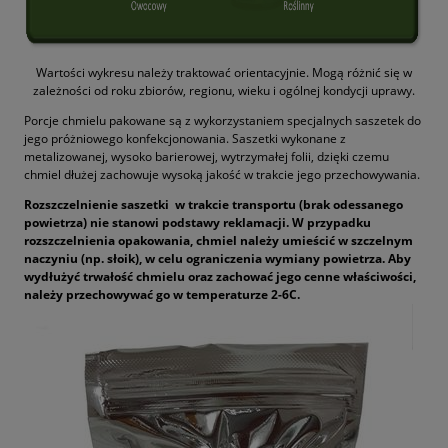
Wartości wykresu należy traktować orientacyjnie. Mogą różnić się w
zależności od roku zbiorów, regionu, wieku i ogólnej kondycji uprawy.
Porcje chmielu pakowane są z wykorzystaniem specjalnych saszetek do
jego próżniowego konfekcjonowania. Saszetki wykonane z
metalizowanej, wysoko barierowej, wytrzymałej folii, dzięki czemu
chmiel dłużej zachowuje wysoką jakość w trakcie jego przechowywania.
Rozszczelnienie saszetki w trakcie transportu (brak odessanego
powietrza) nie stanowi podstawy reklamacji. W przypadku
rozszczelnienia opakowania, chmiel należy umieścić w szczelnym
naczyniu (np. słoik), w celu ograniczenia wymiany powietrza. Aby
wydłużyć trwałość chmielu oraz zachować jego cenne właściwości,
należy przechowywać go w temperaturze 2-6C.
^^^^^^^^
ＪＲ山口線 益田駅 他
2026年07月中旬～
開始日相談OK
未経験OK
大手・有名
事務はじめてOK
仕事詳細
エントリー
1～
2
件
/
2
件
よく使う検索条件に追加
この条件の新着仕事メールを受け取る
^^^^^^^^
* **WORK ITEM**:
All that is wanted is a faithful reproduction of the line above with "powietrza) nie stanowi", the line with "należy przechowywać go w temperaturze 2-6C.", and every line in between.

* **PROBLEM SOLUTION**:
powietrza) nie stanowi podstawy reklamacji. W przypadku
rozszczelnienia opakowania, chmiel należy umieścić w szczelnym
naczyniu (np. słoik), w celu ograniczenia wymiany powietrza. Aby
wydłużyć trwałość chmielu oraz zachować jego cenne właściwości,
należy przechowywać go w temperaturze 2-6C.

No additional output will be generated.